There is no evidence to show that the Indians of the North ever advanced beyond the rude attempts which we have thus described, and of which numerous specimens may be found in the voluminous work of Schoolcraft, published by authority of Congress, 'Historical and Statistical Information respecting the History, Condition, and Prospects of the Indian Tribes of the United States,' Philadelphia, 1851-1855. There is no trace of anything like literature among the wandering tribes of the North, and until a real 'Livre des Sauvages' turns up to fill this gap, they must continue to be classed among the illiterate races.[97]

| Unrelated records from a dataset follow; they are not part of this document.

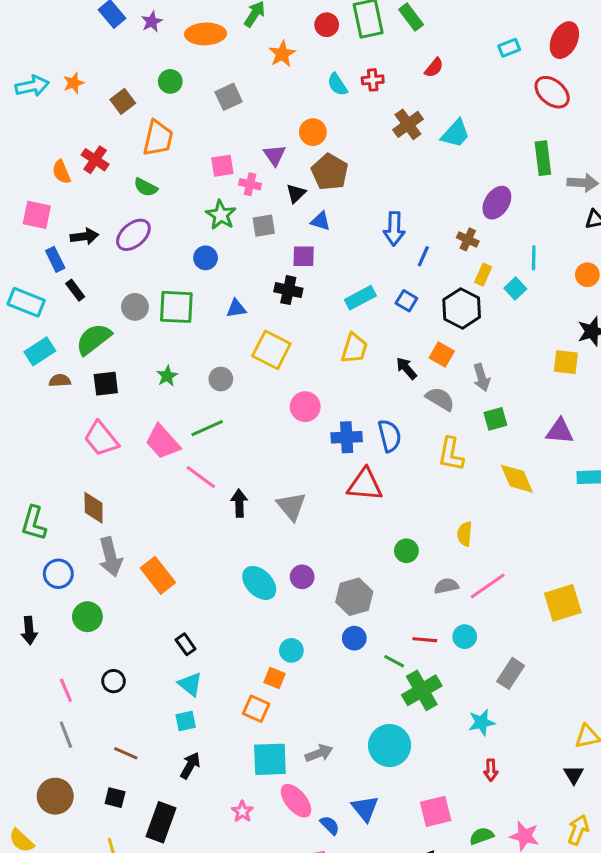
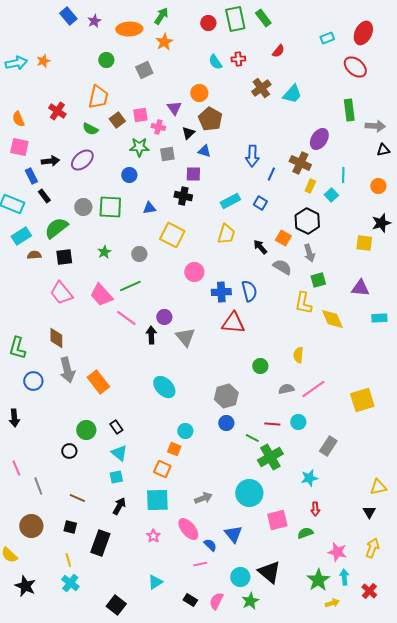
orange star: (282, 54) -> (164, 42), moved
brown square: (123, 101) -> (117, 120), moved
orange semicircle: (61, 172) -> (18, 119), moved
green star: (221, 215) -> (139, 147), turned -30
brown cross: (468, 239) -> (300, 163), size x1.5
black hexagon: (462, 308) -> (307, 221), moved
yellow L-shape: (451, 454) -> (303, 303), moved
purple circle: (302, 577) -> (164, 317), moved
green circle: (87, 617) -> (86, 430), moved
pink line: (66, 690) -> (16, 468), moved
cyan square: (270, 759) -> (157, 500), moved
pink square: (436, 811) -> (277, 520), moved
green semicircle: (482, 836) -> (305, 533), moved

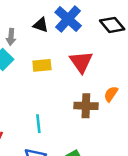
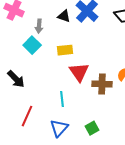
red triangle: (81, 62) -> (79, 72), moved

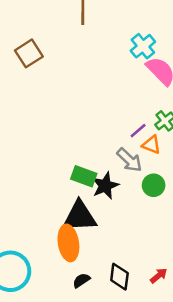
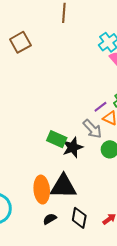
black triangle: (80, 216) -> (63, 186), moved

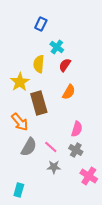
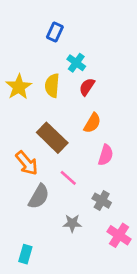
yellow star: (20, 82) -> (19, 87), moved
brown rectangle: (39, 103) -> (52, 138), turned -30
pink semicircle: (77, 129) -> (106, 155), moved
pink line: (51, 147) -> (68, 178), moved

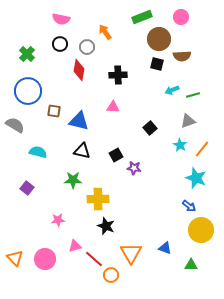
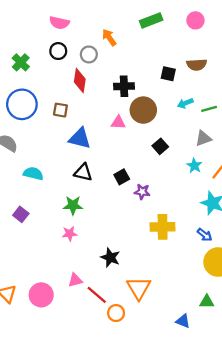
brown circle: (159, 39) -> (143, 110), moved
brown square: (54, 111) -> (60, 110), moved
yellow cross: (98, 199) -> (163, 227), moved
pink star: (58, 220) -> (70, 234), moved
blue triangle: (165, 248) -> (183, 321), moved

It is very different if we turn our eyes to the people of Central and South America, to the races who formed the population of Mexico, Guatemala, and Peru, when conquered by the Spaniards. The Mexican hieroglyphics published by Lord Kingsborough are not to be placed in the same category with the totems and the pictorial scratches of the Red-skins. They are, first of all, of a much more artistic character, more conventional in their structure, and hence more definite in their meaning. They are coloured, written on paper, and in many respects quite on a level with the hieroglyphic inscriptions and hieratic papyri of Egypt. Even the conception of speaking to the ear through the eye, of expressing sound by means of outlines, was familiar to the Mexicans, though they seem to have applied their phonetic signs to the writing of the names of places and persons only. The principal object, indeed, of the Mexican hieroglyphic manuscripts was not to convey new information, but rather to remind the reader by means of mnemonic artifices of what he had learnt beforehand. This is acknowledged by the best authorities, by men who knew the Indians shortly after their first intercourse with Europeans, and whom we may safely trust in what they tell us of the oral literature and hieroglyphic writings of the natives. Acosta, in his 'Historia natural y moral,' vi. 7, tells us that the Indians were still in the habit of reciting from memory the addresses and speeches of their ancient orators, and numerous songs composed by their national poets. As it was impossible to acquire these by means of hieroglyphics or written characters such as were used by the Mexicans, care was taken that those speeches and poems should be learnt by heart. There were colleges and schools for that purpose, where these and other things were taught to the young by the aged in whose memory they seemed to be engraved. The young men who were brought up to be orators themselves had to learn the ancient compositions word by word; and when the Spaniards came and taught them to read and write the Spanish language, the Indians soon began to write for themselves, a fact attested by many eye-witnesses.